What the task requires: Check every line below for the string "campaña". Copy the ones that have it.

Items from a dataset:
# # # #

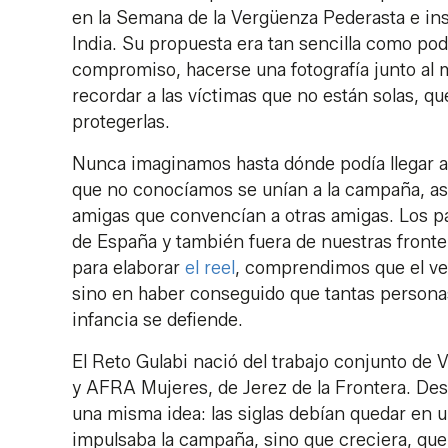
en la Semana de la Vergüenza Pederasta e insp
India. Su propuesta era tan sencilla como po
compromiso, hacerse una fotografía junto al 
recordar a las víctimas que no están solas, qu
protegerlas.
Nunca imaginamos hasta dónde podía llegar aq
que no conocíamos se unían a la campaña, asoc
amigas que convencían a otras amigas. Los p
de España y también fuera de nuestras front
para elaborar
el reel
, comprendimos que el ve
sino en haber conseguido que tantas personas
infancia se defiende.
El Reto Gulabi nació del trabajo conjunto de 
y AFRA Mujeres, de Jerez de la Frontera. De
una misma idea: las siglas debían quedar en 
impulsaba la campaña, sino que creciera, que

# # # #

Worked solution:
que no conocíamos se unían a la campaña, asoc
impulsaba la campaña, sino que creciera, que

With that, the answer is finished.